La question de la sécurité des piétons est centrale :

Pourquoi les voitures sur les trottoirs posent un vrai problème

Le même raisonnement s’applique aux trottinettes lorsqu’elles roulent sur ces espaces théoriquement réservés aux piétons.

4. Incivilités : changement d’acteur, même mécanisme

Le fond du problème n’est peut-être pas le véhicule, mais le comportement humain. L’effet “je ne gêne que deux minutes” s’applique aussi bien à un automobiliste qu’à un utilisateur de trottinette.

Ce mécanisme est lié aux incivilités du quotidien :

Incivilités du quotidien : comment agir sans conflit

5. Responsabilité et cadre légal

Les voitures sont encadrées depuis des décennies par le Code de la route. Les trottinettes électriques, en revanche, ont dû être intégrées progressivement à la réglementation.

Les règles existent désormais (âge minimum, interdiction de circuler sur trottoir, vitesse limitée), mais leur application reste variable selon les villes.

6. Les voitures restent responsables de la majorité des tensions urbaines

Malgré les critiques contre les trottinettes, les conflits liés au stationnement automobile restent plus nombreux et plus lourds de conséquences.

Les problématiques de stationnement interdit ou gênant demeurent structurelles :

Stationnement gênant : un problème sous-estimé en ville

7. Une question d’échelle

Il y a encore beaucoup plus de voitures que de trottinettes en circulation. Même si chaque trottinette pose un problème ponctuel, l’impact global automobile reste supérieur en volume.

8. Les nouvelles mobilités déplacent le débat

La suppression progressive de places de stationnement dans certaines villes s’inscrit dans une transformation globale de l’espace urbain.

Ce contexte explique aussi pourquoi les tensions se concentrent désormais sur d’autres usagers.

9. Les solutions passent par la régulation, pas l’opposition

Opposer voitures et trottinettes ne résout rien. La clé est la régulation :

  • zones de stationnement dédiées
  • contrôles renforcés
  • amendes adaptées
  • éducation des usagers

Lorsque les règles ne suffisent pas, la dissuasion reste un levier utile face aux comportements répétés.

Stationnement interdit récurrent : quelles solutions durables ?

10. Alors, qui pose le plus de problèmes ?

Les voitures génèrent des impacts plus lourds en termes d’accidents graves, de pollution et d’occupation massive de l’espace public.

Les trottinettes génèrent davantage de désordre visuel et d’encombrement ponctuel.
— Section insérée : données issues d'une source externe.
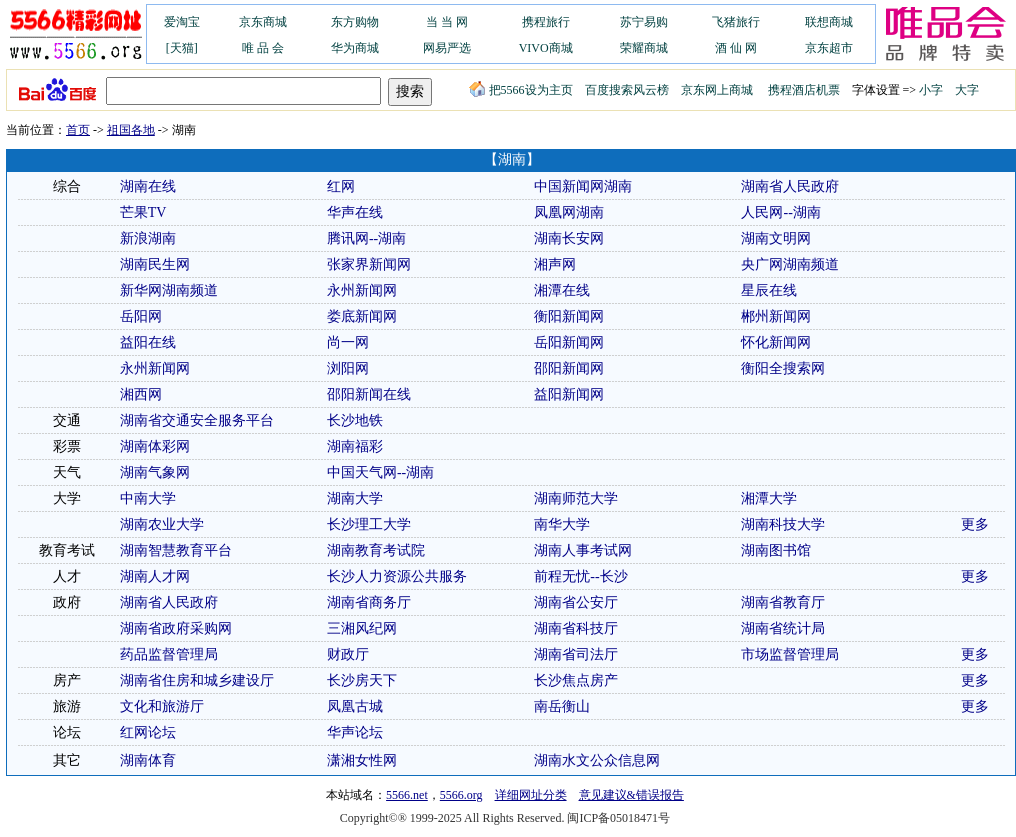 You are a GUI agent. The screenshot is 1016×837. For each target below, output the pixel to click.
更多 (975, 524)
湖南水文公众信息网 (597, 760)
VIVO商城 (546, 48)
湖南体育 (148, 760)
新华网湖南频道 (169, 290)
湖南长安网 (569, 238)
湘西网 (141, 394)
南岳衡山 (562, 706)
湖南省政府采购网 (176, 628)
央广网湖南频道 (790, 264)
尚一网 (348, 342)
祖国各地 (131, 130)
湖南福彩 (355, 446)
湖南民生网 (155, 264)
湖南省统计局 (783, 628)
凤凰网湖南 (569, 212)
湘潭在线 (562, 290)
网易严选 (447, 48)
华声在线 (355, 212)
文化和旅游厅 (162, 706)
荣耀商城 (644, 48)
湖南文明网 (776, 238)
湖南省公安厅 (576, 602)
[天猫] (182, 48)
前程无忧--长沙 (580, 576)
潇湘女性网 (362, 760)
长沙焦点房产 (576, 680)
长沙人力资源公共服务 (397, 576)
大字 (967, 90)
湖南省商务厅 (369, 602)
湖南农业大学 (162, 524)
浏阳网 (348, 368)
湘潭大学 (769, 498)
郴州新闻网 (776, 316)
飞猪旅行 (736, 22)
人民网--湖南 (780, 212)
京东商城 (263, 22)
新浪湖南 (148, 238)
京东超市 (829, 48)
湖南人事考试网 (583, 550)
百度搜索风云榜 (627, 90)
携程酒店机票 (804, 90)
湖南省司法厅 (576, 654)
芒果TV (143, 212)
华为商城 (355, 48)
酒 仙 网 (736, 48)
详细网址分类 (531, 795)
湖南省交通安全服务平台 (197, 420)
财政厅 (348, 654)
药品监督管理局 (169, 654)
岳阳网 (141, 316)
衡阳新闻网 (569, 316)
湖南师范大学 (576, 498)
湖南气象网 (155, 472)
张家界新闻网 (369, 264)
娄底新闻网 (362, 316)
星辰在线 (769, 290)
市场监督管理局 (790, 654)
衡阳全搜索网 (783, 368)
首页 (78, 130)
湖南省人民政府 (790, 186)
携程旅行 (546, 22)
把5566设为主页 (521, 90)
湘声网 (555, 264)
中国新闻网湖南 (583, 186)
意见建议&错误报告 (631, 795)
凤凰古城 (355, 706)
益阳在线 (148, 342)
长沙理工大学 (369, 524)
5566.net (407, 795)
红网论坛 (148, 732)
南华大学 (562, 524)
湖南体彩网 (155, 446)
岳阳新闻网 (569, 342)
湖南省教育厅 (783, 602)
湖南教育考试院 (376, 550)
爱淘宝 (182, 22)
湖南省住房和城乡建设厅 (197, 680)
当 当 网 (447, 22)
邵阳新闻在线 (369, 394)
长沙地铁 (355, 420)
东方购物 (355, 22)
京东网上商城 (717, 90)
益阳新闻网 (569, 394)
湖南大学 (355, 498)
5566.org (461, 795)
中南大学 (148, 498)
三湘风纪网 (362, 628)
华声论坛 (355, 732)
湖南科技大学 (783, 524)
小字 (931, 90)
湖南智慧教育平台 (176, 550)
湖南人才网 (155, 576)
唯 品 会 (263, 48)
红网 (341, 186)
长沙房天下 (362, 680)
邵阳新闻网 (569, 368)
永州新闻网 (362, 290)
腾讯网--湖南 (366, 238)
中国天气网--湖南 (380, 472)
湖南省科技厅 (576, 628)
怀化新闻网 (776, 342)
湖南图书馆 (776, 550)
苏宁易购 (644, 22)
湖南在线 (148, 186)
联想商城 (829, 22) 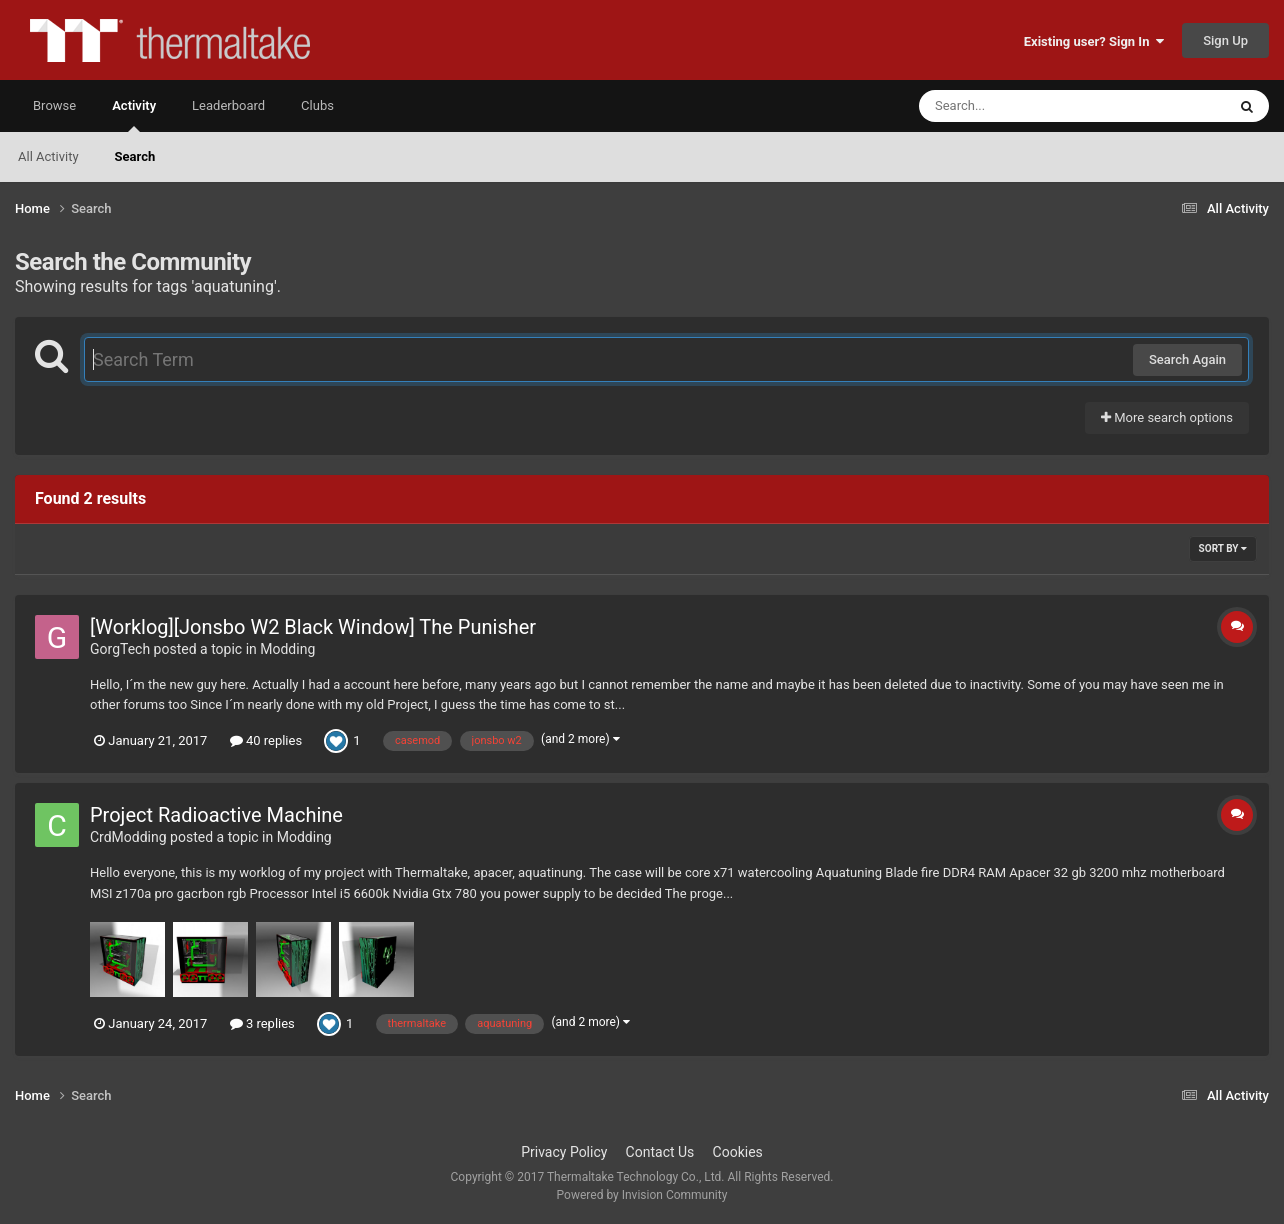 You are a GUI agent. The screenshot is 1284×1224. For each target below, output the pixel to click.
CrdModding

En réalité, le problème principal reste le même : le non-respect des règles et le partage difficile de l’espace public.

Conclusion

Les trottinettes électriques ne posent pas nécessairement plus de problèmes que les voitures. Elles déplacent simplement le centre du débat vers de nouvelles formes d’incivilités urbaines.

La vraie question n’est pas de savoir quel véhicule est le pire, mais comment organiser un partage plus équilibré et respectueux de l’espace public.